Unterhaltung

Goldene Himbeeren verliehen "Cats" räumt Schmähpreise ab

imago97847440h.jpg

Der Anblick von Judi Dench als Katze verzückte die Kinokritiker nicht.

(Foto: imago images/Everett Collection)

Es gibt kaum einen anderen Film, bei dem sich Publikum, Kino-Kritiker und auch Darsteller so einig waren: "Cats" ist ein Flop auf ganzer Linie. Gerade deswegen wird die Musicalverfilmung nun mit Schmähpreisen überhäuft.

Für viele dürfte diese Nachricht nicht überraschend sein: "Cats" ist nun ganz offiziell der schlechteste Film des Jahres 2019. Die Musicalverfilmung räumte insgesamt sechs "Auszeichnungen" bei der diesjährigen Verleihung der Goldenen Himbeere ab. Insgesamt war der Streifen neunmal nominiert.

Die geplante Bekanntgabe der Hollywood-Schmähpreise vor einem Publikum war am Wochenende wegen der Coronavirus-Krise abgesagt worden. Doch in einer Videobotschaft gaben die Juroren bekannt, wer bei den "Razzies" (englisches Kurzwort für Himbeeren, Raspberries) abgesahnt hat. Der große "Gewinner" des Abends war die besagte Kinoverfilmung von Andrew Lloyd Webbers Musical-Klassiker unter der Regie von Tom Hooper. "Cats" holte unter anderem die Schmähpreise für schlechtester Film, Regie und Nebendarsteller Rebel Wilson und James Corden.

Travolta wird "schlechtester Schauspieler"

Für seine Leistung in "Trading Paint" wurde John Travolta mit dem Preis als "Schlechtester Schauspieler" bedacht, nominiert war er zuvor schon mehrmals (etwa 2019 als "schlechtester Schauspieler" und als "schlechtestes Leinwandpaar", zusammen mit seiner Frau Kelly Preston, für ihre Rollen in "Gotti"). Die "Schlechteste Schauspielerin" ist laut Jury Hilary Duff für ihren Einsatz in "The Haunting of Sharon Tate". Der brutale Action-Streifen "Rambo: Last Blood" holte zwei Preise, als schlechteste Fortsetzung und in der neuen Filmsparte "rücksichtslose Missachtung von Menschenleben und Gemeingut".

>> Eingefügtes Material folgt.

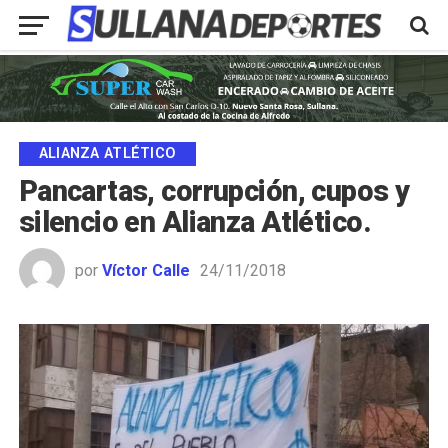
ALIANZA ATLÉTICO
Pancartas, corrupción, cupos y
silencio en Alianza Atlético.
por
Víctor Calle
24/11/2018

Die "Razzies" wurden 1980 von dem Cineasten John Wilson als Gegenstück zur glanzvollen Oscar-Verleihung ins Leben gerufen. Nach Angaben der Gruppe stimmen mehr als 1100 Mitglieder aus den USA und zwei Dutzend weiteren Ländern ab. Die Nominierten bleiben der Witz-Show normalerweise fern. Eine Ausnahme machten "Catwoman" Halle Berry (2005) und Sandra Bullock, die 2010 den Spottpreis für "Verrückt nach Steve" persönlich abholte.